Nothing much really changed. You still have the self-congratulatory writers, and the old mindset: Print Is King.

Straitstimes.com

It still looks terrible, mostly because there’s no proper guide, the CSS is buggy, and their videos are sub-standard. Reporters aren’t filing for the web – they are still filing for print. Everyone who has been on the web for long enough knows print headlines can’t work well on the web, yet ST still uses the same headlines on both platforms.

On the top there’s an option for Straits Times Digital, basically for people who want to see the newspaper in “print form” online, but why repeat the nameplate twice? The scrolling headlines aren’t clickable, and there are two search forms – one for rednano.sg at the top right, and the real search bar at the bottom left is tiny.

Not much thought had been put into the redesign, because websites are supposed to be the new face of newspapers, yet little has been invested on straitstimes.com. Yawning Bread also said the “homepages are a mess”. Well, that’s what you get when you put people who designed Stomp onto your web redesign team.

The editor of straitstimes.com Joanne Lee apologised and said:

WE apologise for the difficulties that you may be encountering on this site. In redesigning and making changes to it, the operations of the site have been affected – as well as the way it looks, including on this home page.
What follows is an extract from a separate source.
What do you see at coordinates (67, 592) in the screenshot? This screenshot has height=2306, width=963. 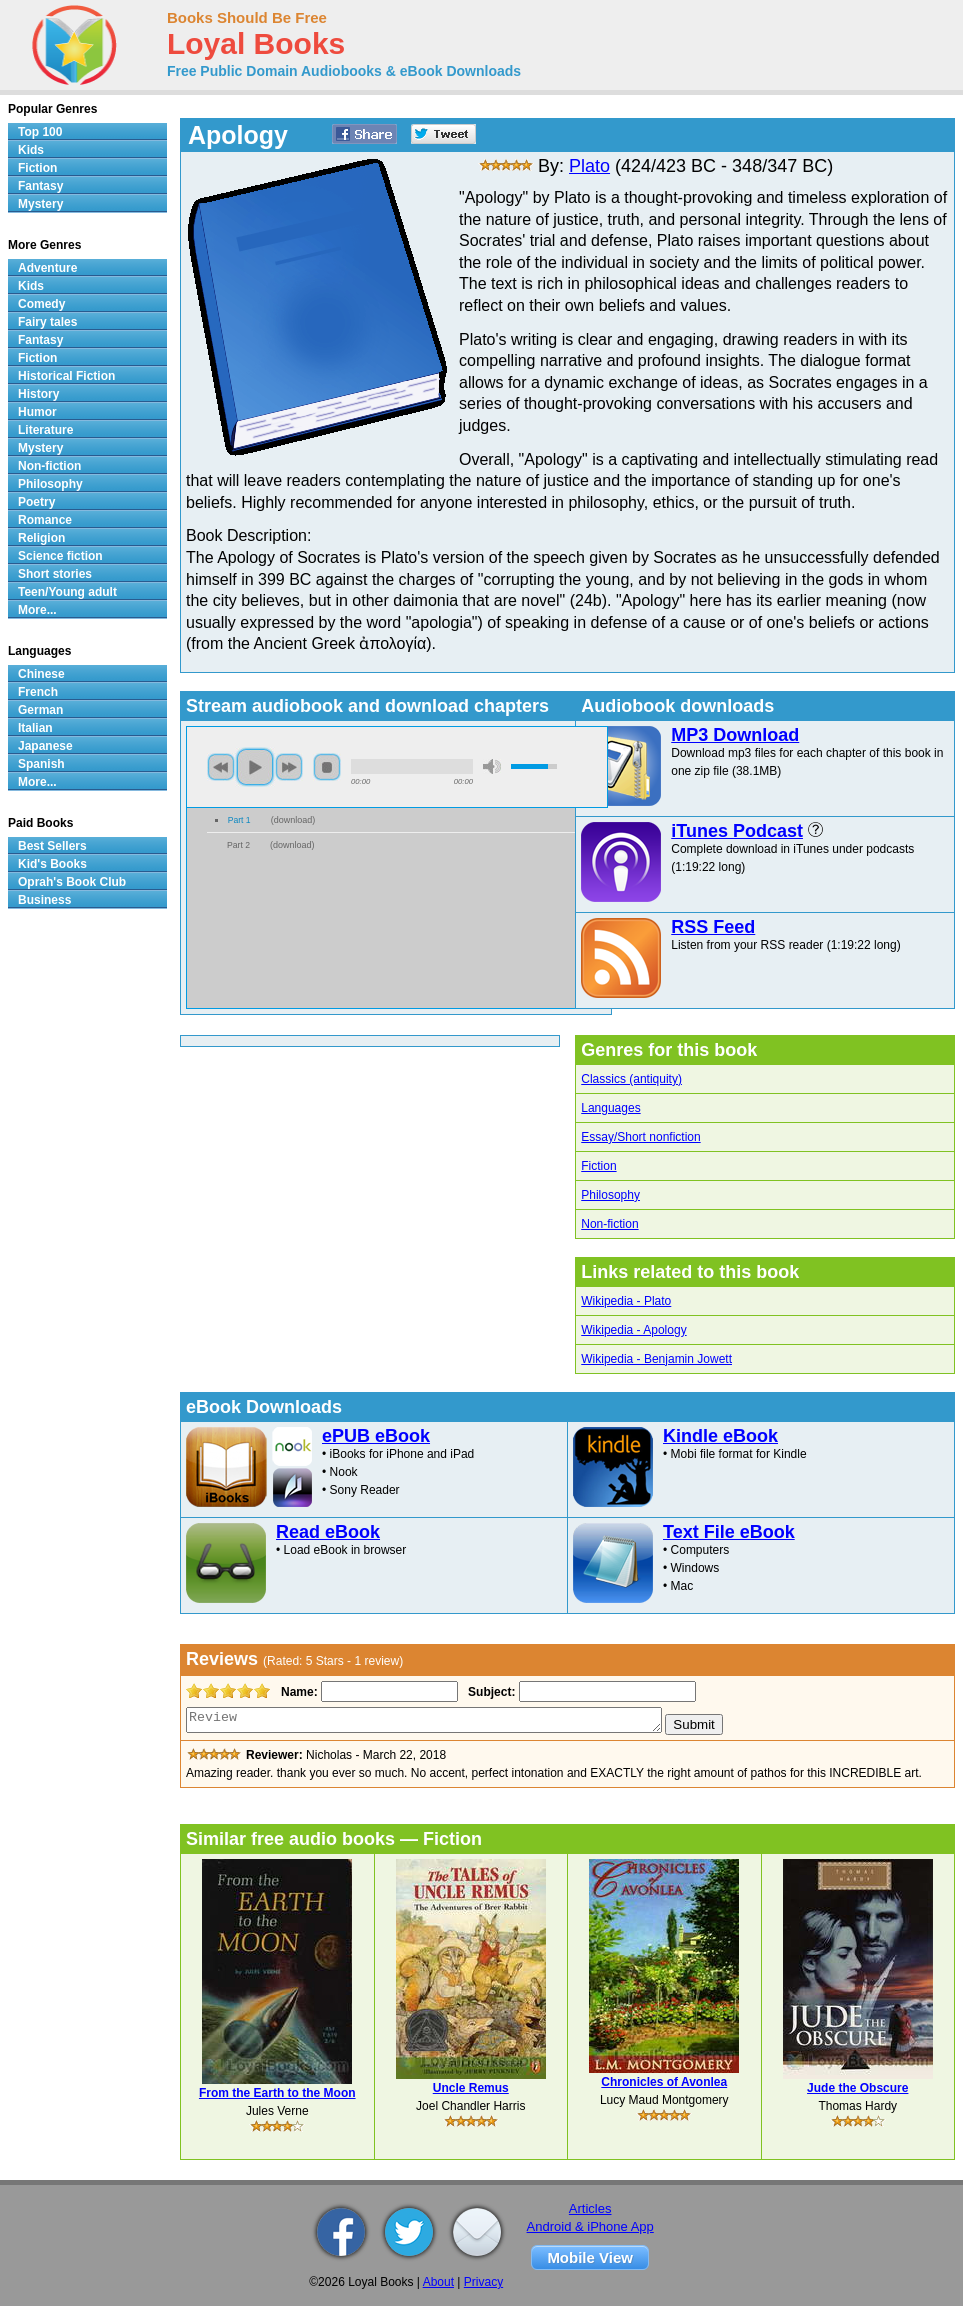 I see `Teen/Young adult` at bounding box center [67, 592].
Our technical team has been working to resolve the problems on this since Aug 8. We hope you’ll bear with us as we continue our repair efforts.

But now let’s talk about the newspaper itself:

Nameplate

Editor Han Fook Kwang says the nameplate reflects ST’s tradition, but Big Caslon reall doesn’t work here. The Egyptian typeface worked well on the old nameplate, but use the same concept on Big Caslon, and your nameplate falls flat.

The full-stop at the end of the nameplate? Utter rubbish. It was there to enhance the Egyptian serifs, but with Big Caslon’s curves, it looks out of place, and making it orange makes it even worse.

P.S. Mr Han, it’s a nameplate, not a masthead! The masthead’s the area with your name beside it.

Skybox

The area right below the nameplate’s called the skybox, but anyway it looks great now. Great idea to have all your URLs right below it – prominent and it works.

Headlines

Short and snappy. News and commentary set in Rocky, Sports is set in Benton. Rocky’s fine, but Benton looks weird.

Body text

Now in Quiosco, the editors can squeeze more words in without compromising on readability. Nothing much different here.

Page headers

Okay these look better because of the higher contrast.

One thing’s for sure though: Too many parts. There’s all the way till Part E, which is sickening. The paper’s too thick and chock full of ads. I want content! And since the headlines got snappier, can’t the text too?

I still like the Danilo Black design better.